We also evaluated threshold image processing for automated segmentation of fatty tissue after segmentation of the whole muscle area. Since we see great potential in the direct segmentation of fine grained areas like the fatty tissue in our use case, we decided against redevelopment. Other segmentation tasks can profit from trained networks abilitiy to segment these tissues with high accuracy and we see further potential in CNN based segmentation processes.

This study had several limitations. Since we conducted this study as a single-center study, we can only affirm results for three different MRI scanners, which limits the generalization of our results significantly.
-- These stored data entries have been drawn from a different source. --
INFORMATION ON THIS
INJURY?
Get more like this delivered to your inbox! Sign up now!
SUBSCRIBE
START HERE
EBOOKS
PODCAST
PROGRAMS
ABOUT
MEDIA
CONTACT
Images with low quality or noise were not excluded, which generally led to a larger potential segmentation prediction error.

Considering these limitations, segmentation prediction for overall muscle area and muscle tissue of the erector spinae and multifidus muscles were good and predicting the SGC from the mean values of all available axial slices per patient showed promising but not clinically relevant automated results.

Other architectures, especially generative adversarial networks (GANs), could be a way to improve model accuracy when segmenting more streaky areas, such as the segmentation of fatty tissue. Furthermore, the clinical correlation with age, weight, BMI, and height of the examined section of the spine would use this automated process, with more far-reaching implications for clinicians and stakeholders. Since lower back pain is the most prevalent symptom in orthopedics, we plan to expand our dataset and correlate clinical parameters with the results of fatty degeneration to gain insight into the connection between MRI-representative pathologies and patient symptoms.